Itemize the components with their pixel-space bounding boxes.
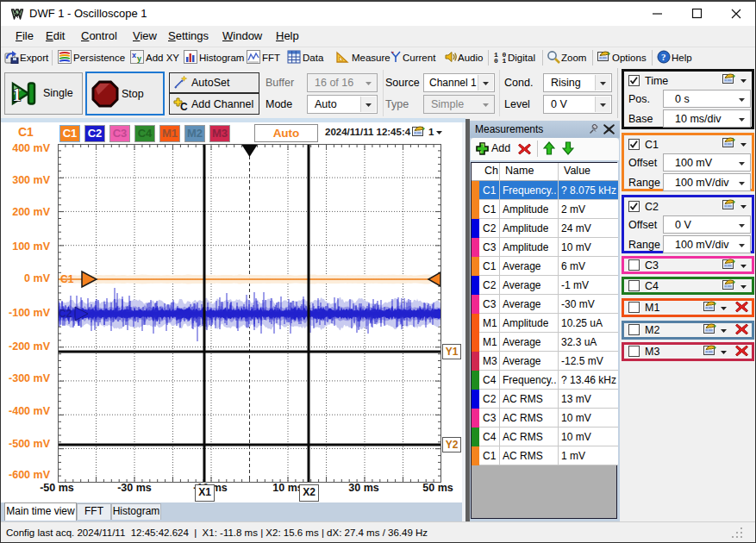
svg-text:C: C (180, 101, 188, 111)
svg-text:C2: C2 (59, 308, 72, 320)
svg-text:1: 1 (13, 85, 22, 104)
svg-text:0 1: 0 1 (494, 57, 506, 64)
svg-text:C1: C1 (60, 273, 74, 285)
svg-text:y: y (137, 54, 141, 63)
svg-text:x: x (132, 51, 136, 59)
svg-text:?: ? (661, 52, 666, 62)
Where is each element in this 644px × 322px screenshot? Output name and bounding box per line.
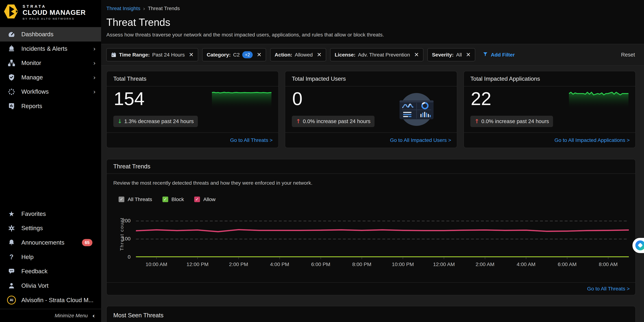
assistant-logo-icon [635, 240, 644, 250]
stat-card-value: 154 [114, 88, 144, 110]
close-icon[interactable]: ✕ [317, 51, 322, 58]
threat-trends-title: Threat Trends [107, 160, 635, 174]
sidebar-item-monitor[interactable]: Monitor› [0, 56, 101, 70]
threat-trends-chart: Threat count200100010:00 AM12:00 PM2:00 … [113, 212, 629, 275]
shield-check-icon [7, 73, 16, 82]
stat-card-total-threats: Total Threats154↓1.3% decrease past 24 h… [106, 71, 279, 148]
stat-card-footer: Go to All Impacted Applications > [464, 132, 636, 148]
stat-card-link[interactable]: Go to All Impacted Applications > [554, 137, 630, 143]
close-icon[interactable]: ✕ [257, 51, 262, 58]
filter-chip-value: All [456, 52, 462, 58]
stat-card-footer: Go to All Impacted Users > [285, 132, 457, 148]
chat-icon [7, 267, 16, 276]
sparkline-chart [569, 89, 628, 109]
close-icon[interactable]: ✕ [414, 51, 419, 58]
add-filter-button[interactable]: Add Filter [483, 52, 515, 58]
bell-icon [7, 238, 16, 247]
filter-chip-label: Action: [274, 52, 292, 58]
x-tick-label: 10:00 AM [140, 261, 173, 267]
chart-legend: ✓All Threats✓Block✓Allow [118, 196, 216, 202]
most-seen-threats-card: Most Seen Threats [106, 306, 636, 322]
report-icon [7, 102, 16, 111]
sidebar-item-help[interactable]: ?Help [0, 250, 101, 264]
sidebar-item-alvisofin-strata-cloud-m[interactable]: AIAlvisofin - Strata Cloud M... [0, 293, 101, 308]
alarm-icon [7, 44, 16, 53]
x-tick-label: 12:00 AM [428, 261, 460, 267]
sidebar-item-label: Reports [21, 103, 96, 110]
go-to-all-threats-link[interactable]: Go to All Threats > [587, 286, 630, 292]
legend-label: All Threats [128, 196, 152, 202]
filter-chip-severity[interactable]: Severity:All✕ [428, 48, 475, 61]
close-icon[interactable]: ✕ [189, 51, 194, 58]
sidebar-item-workflows[interactable]: Workflows› [0, 85, 101, 99]
stat-card-value: 22 [471, 88, 491, 110]
reset-filters-button[interactable]: Reset [621, 52, 635, 58]
x-tick-label: 12:00 PM [181, 261, 214, 267]
minimize-menu-button[interactable]: Minimize Menu ‹ [0, 309, 101, 322]
sidebar-item-label: Help [21, 254, 96, 260]
sidebar: STRATA CLOUD MANAGER BY PALO ALTO NETWOR… [0, 0, 101, 322]
legend-checkbox-all-threats[interactable]: ✓All Threats [118, 196, 152, 202]
legend-checkbox-allow[interactable]: ✓Allow [194, 196, 216, 202]
sparkline-chart [212, 89, 272, 109]
sidebar-item-favorites[interactable]: ★Favorites [0, 207, 101, 221]
most-seen-threats-title: Most Seen Threats [107, 306, 635, 322]
app-logo[interactable]: STRATA CLOUD MANAGER BY PALO ALTO NETWOR… [0, 0, 101, 24]
y-tick-label: 0 [116, 254, 130, 260]
main-content: Threat Insights › Threat Trends Threat T… [101, 0, 644, 322]
stat-card-link[interactable]: Go to All Impacted Users > [390, 137, 451, 143]
filter-chip-license[interactable]: License:Adv. Threat Prevention✕ [330, 48, 423, 61]
person-icon [7, 281, 16, 290]
stat-card-title: Total Impacted Users [285, 71, 457, 86]
legend-checkbox-block[interactable]: ✓Block [162, 196, 184, 202]
sidebar-item-label: Alvisofin - Strata Cloud M... [21, 297, 96, 304]
x-tick-label: 6:00 AM [551, 261, 584, 267]
stat-card-link[interactable]: Go to All Threats > [230, 137, 273, 143]
sidebar-item-label: Incidents & Alerts [21, 45, 93, 52]
filter-chip-time-range[interactable]: Time Range:Past 24 Hours✕ [106, 48, 198, 61]
sidebar-item-label: Workflows [21, 88, 93, 95]
sidebar-item-label: Manage [21, 74, 93, 81]
minimize-menu-label: Minimize Menu [55, 313, 88, 318]
filter-chip-label: License: [335, 52, 356, 58]
sidebar-item-dashboards[interactable]: Dashboards [0, 27, 101, 42]
question-icon: ? [7, 252, 16, 262]
filter-chip-action[interactable]: Action:Allowed✕ [270, 48, 326, 61]
arrow-up-icon: ↑ [474, 118, 480, 125]
stat-card-total-impacted-applications: Total Impacted Applications22↑0.0% incre… [464, 71, 636, 148]
spinner-icon [7, 87, 16, 96]
sidebar-item-label: Favorites [21, 210, 96, 217]
trend-text: 0.0% increase past 24 hours [482, 118, 549, 124]
funnel-icon [483, 52, 488, 58]
breadcrumb: Threat Insights › Threat Trends [106, 6, 636, 12]
filter-chip-label: Time Range: [119, 52, 150, 58]
filter-chip-label: Category: [207, 52, 231, 58]
stat-card-body: 22↑0.0% increase past 24 hours [464, 86, 636, 132]
sidebar-item-announcements[interactable]: Announcements65 [0, 235, 101, 250]
stat-card-title: Total Threats [107, 71, 278, 86]
sidebar-item-feedback[interactable]: Feedback [0, 264, 101, 278]
checkbox-icon: ✓ [118, 196, 124, 202]
close-icon[interactable]: ✕ [466, 51, 471, 58]
add-filter-label: Add Filter [491, 52, 515, 58]
sidebar-item-settings[interactable]: Settings [0, 221, 101, 236]
announcements-count-badge: 65 [82, 239, 92, 246]
breadcrumb-parent-link[interactable]: Threat Insights [106, 6, 140, 11]
filter-chip-category[interactable]: Category:C2+2✕ [202, 48, 266, 61]
strata-cloud-manager-app: { "colors":{"link_blue":"#3b9eff","accen… [0, 0, 644, 322]
sidebar-item-olivia-vort[interactable]: Olivia Vort [0, 278, 101, 293]
stat-card-title: Total Impacted Applications [464, 71, 636, 86]
filter-chip-value: Adv. Threat Prevention [358, 52, 410, 58]
sidebar-item-incidents-alerts[interactable]: Incidents & Alerts› [0, 42, 101, 56]
y-tick-label: 100 [116, 236, 130, 242]
x-tick-label: 8:00 AM [592, 261, 625, 267]
stat-cards-row: Total Threats154↓1.3% decrease past 24 h… [106, 71, 636, 148]
threat-trends-card: Threat Trends Review the most recently d… [106, 159, 636, 295]
x-tick-label: 4:00 AM [510, 261, 542, 267]
sidebar-item-reports[interactable]: Reports [0, 99, 101, 113]
calendar-icon [111, 52, 116, 58]
sidebar-item-manage[interactable]: Manage› [0, 70, 101, 85]
sidebar-nav: DashboardsIncidents & Alerts›Monitor›Man… [0, 27, 101, 113]
filter-bar: Time Range:Past 24 Hours✕Category:C2+2✕A… [101, 44, 644, 66]
sidebar-item-label: Feedback [21, 268, 96, 275]
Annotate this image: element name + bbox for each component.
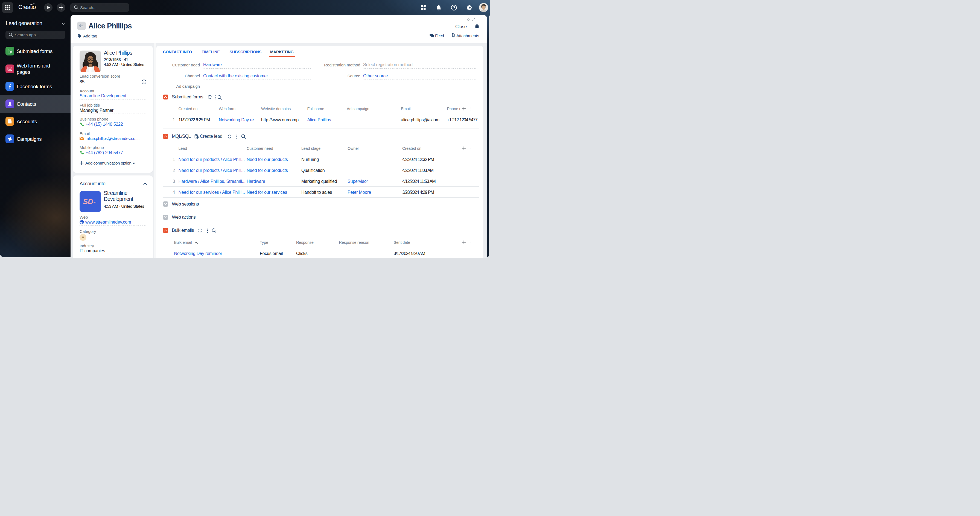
svg-text:SD: SD bbox=[83, 197, 93, 206]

## WHAT NEEDS TO BE DONE
Write out the records above exactly as they stand, leaving out every picture.

## SOLUTION TO THIS TASK
Itemize the components with their pixel-space bounding boxes.
svg-text:C: C (180, 101, 188, 111)
svg-text:C2: C2 (59, 308, 72, 320)
svg-text:1: 1 (13, 85, 22, 104)
svg-text:0 1: 0 1 (494, 57, 506, 64)
svg-text:C1: C1 (60, 273, 74, 285)
svg-text:y: y (137, 54, 141, 63)
svg-text:x: x (132, 51, 136, 59)
svg-text:?: ? (661, 52, 666, 62)
Where is each element in this 644px × 322px screenshot? Output name and bounding box per line.
assistant-logo-icon [635, 240, 644, 250]
stat-card-value: 154 [114, 88, 144, 110]
close-icon[interactable]: ✕ [317, 51, 322, 58]
threat-trends-title: Threat Trends [107, 160, 635, 174]
sidebar-item-monitor[interactable]: Monitor› [0, 56, 101, 70]
threat-trends-chart: Threat count200100010:00 AM12:00 PM2:00 … [113, 212, 629, 275]
shield-check-icon [7, 73, 16, 82]
stat-card-total-threats: Total Threats154↓1.3% decrease past 24 h… [106, 71, 279, 148]
stat-card-footer: Go to All Impacted Applications > [464, 132, 636, 148]
stat-card-link[interactable]: Go to All Impacted Applications > [554, 137, 630, 143]
close-icon[interactable]: ✕ [257, 51, 262, 58]
filter-chip-value: All [456, 52, 462, 58]
stat-card-footer: Go to All Impacted Users > [285, 132, 457, 148]
chat-icon [7, 267, 16, 276]
sparkline-chart [569, 89, 628, 109]
close-icon[interactable]: ✕ [414, 51, 419, 58]
add-filter-button[interactable]: Add Filter [483, 52, 515, 58]
bell-icon [7, 238, 16, 247]
filter-chip-label: Action: [274, 52, 292, 58]
x-tick-label: 10:00 AM [140, 261, 173, 267]
chart-legend: ✓All Threats✓Block✓Allow [118, 196, 216, 202]
most-seen-threats-card: Most Seen Threats [106, 306, 636, 322]
report-icon [7, 102, 16, 111]
sidebar-item-help[interactable]: ?Help [0, 250, 101, 264]
sidebar-item-alvisofin-strata-cloud-m[interactable]: AIAlvisofin - Strata Cloud M... [0, 293, 101, 308]
alarm-icon [7, 44, 16, 53]
x-tick-label: 12:00 AM [428, 261, 460, 267]
sidebar-item-label: Reports [21, 103, 96, 110]
go-to-all-threats-link[interactable]: Go to All Threats > [587, 286, 630, 292]
legend-label: All Threats [128, 196, 152, 202]
filter-chip-severity[interactable]: Severity:All✕ [428, 48, 475, 61]
close-icon[interactable]: ✕ [189, 51, 194, 58]
sidebar-item-workflows[interactable]: Workflows› [0, 85, 101, 99]
stat-card-value: 22 [471, 88, 491, 110]
reset-filters-button[interactable]: Reset [621, 52, 635, 58]
x-tick-label: 12:00 PM [181, 261, 214, 267]
minimize-menu-button[interactable]: Minimize Menu ‹ [0, 309, 101, 322]
sidebar-item-label: Help [21, 254, 96, 260]
sidebar: STRATA CLOUD MANAGER BY PALO ALTO NETWOR… [0, 0, 101, 322]
legend-checkbox-all-threats[interactable]: ✓All Threats [118, 196, 152, 202]
legend-checkbox-allow[interactable]: ✓Allow [194, 196, 216, 202]
sparkline-chart [212, 89, 272, 109]
sidebar-item-favorites[interactable]: ★Favorites [0, 207, 101, 221]
most-seen-threats-title: Most Seen Threats [107, 306, 635, 322]
app-logo[interactable]: STRATA CLOUD MANAGER BY PALO ALTO NETWOR… [0, 0, 101, 24]
y-tick-label: 0 [116, 254, 130, 260]
main-content: Threat Insights › Threat Trends Threat T… [101, 0, 644, 322]
stat-card-link[interactable]: Go to All Impacted Users > [390, 137, 451, 143]
filter-chip-license[interactable]: License:Adv. Threat Prevention✕ [330, 48, 423, 61]
person-icon [7, 281, 16, 290]
stat-card-title: Total Impacted Users [285, 71, 457, 86]
legend-checkbox-block[interactable]: ✓Block [162, 196, 184, 202]
sidebar-item-label: Alvisofin - Strata Cloud M... [21, 297, 96, 304]
x-tick-label: 6:00 AM [551, 261, 584, 267]
stat-card-link[interactable]: Go to All Threats > [230, 137, 273, 143]
sidebar-item-label: Incidents & Alerts [21, 45, 93, 52]
filter-chip-time-range[interactable]: Time Range:Past 24 Hours✕ [106, 48, 198, 61]
sidebar-item-label: Workflows [21, 88, 93, 95]
sidebar-item-label: Manage [21, 74, 93, 81]
minimize-menu-label: Minimize Menu [55, 313, 88, 318]
filter-chip-label: License: [335, 52, 356, 58]
sidebar-item-dashboards[interactable]: Dashboards [0, 27, 101, 42]
question-icon: ? [7, 252, 16, 262]
filter-chip-action[interactable]: Action:Allowed✕ [270, 48, 326, 61]
arrow-up-icon: ↑ [474, 118, 480, 125]
stat-card-total-impacted-applications: Total Impacted Applications22↑0.0% incre… [464, 71, 636, 148]
spinner-icon [7, 87, 16, 96]
sidebar-item-label: Favorites [21, 210, 96, 217]
trend-text: 0.0% increase past 24 hours [482, 118, 549, 124]
funnel-icon [483, 52, 488, 58]
breadcrumb: Threat Insights › Threat Trends [106, 6, 636, 12]
filter-chip-label: Time Range: [119, 52, 150, 58]
filter-chip-label: Category: [207, 52, 231, 58]
stat-card-body: 22↑0.0% increase past 24 hours [464, 86, 636, 132]
sidebar-item-announcements[interactable]: Announcements65 [0, 235, 101, 250]
stat-card-title: Total Threats [107, 71, 278, 86]
sidebar-item-feedback[interactable]: Feedback [0, 264, 101, 278]
checkbox-icon: ✓ [118, 196, 124, 202]
close-icon[interactable]: ✕ [466, 51, 471, 58]
add-filter-label: Add Filter [491, 52, 515, 58]
sidebar-item-settings[interactable]: Settings [0, 221, 101, 236]
announcements-count-badge: 65 [82, 239, 92, 246]
breadcrumb-parent-link[interactable]: Threat Insights [106, 6, 140, 11]
filter-chip-category[interactable]: Category:C2+2✕ [202, 48, 266, 61]
strata-cloud-manager-app: { "colors":{"link_blue":"#3b9eff","accen… [0, 0, 644, 322]
sidebar-item-olivia-vort[interactable]: Olivia Vort [0, 278, 101, 293]
stat-card-title: Total Impacted Applications [464, 71, 636, 86]
filter-chip-value: Adv. Threat Prevention [358, 52, 410, 58]
sidebar-item-incidents-alerts[interactable]: Incidents & Alerts› [0, 42, 101, 56]
y-tick-label: 100 [116, 236, 130, 242]
x-tick-label: 8:00 AM [592, 261, 625, 267]
stat-cards-row: Total Threats154↓1.3% decrease past 24 h… [106, 71, 636, 148]
threat-trends-card: Threat Trends Review the most recently d… [106, 159, 636, 295]
x-tick-label: 4:00 AM [510, 261, 542, 267]
sidebar-item-reports[interactable]: Reports [0, 99, 101, 113]
calendar-icon [111, 52, 116, 58]
sidebar-item-manage[interactable]: Manage› [0, 70, 101, 85]
sidebar-nav: DashboardsIncidents & Alerts›Monitor›Man… [0, 27, 101, 113]
filter-bar: Time Range:Past 24 Hours✕Category:C2+2✕A… [101, 44, 644, 66]
sidebar-item-label: Feedback [21, 268, 96, 275]
Annotate this image: element name + bbox for each component.
svg-text:SD: SD bbox=[83, 197, 93, 206]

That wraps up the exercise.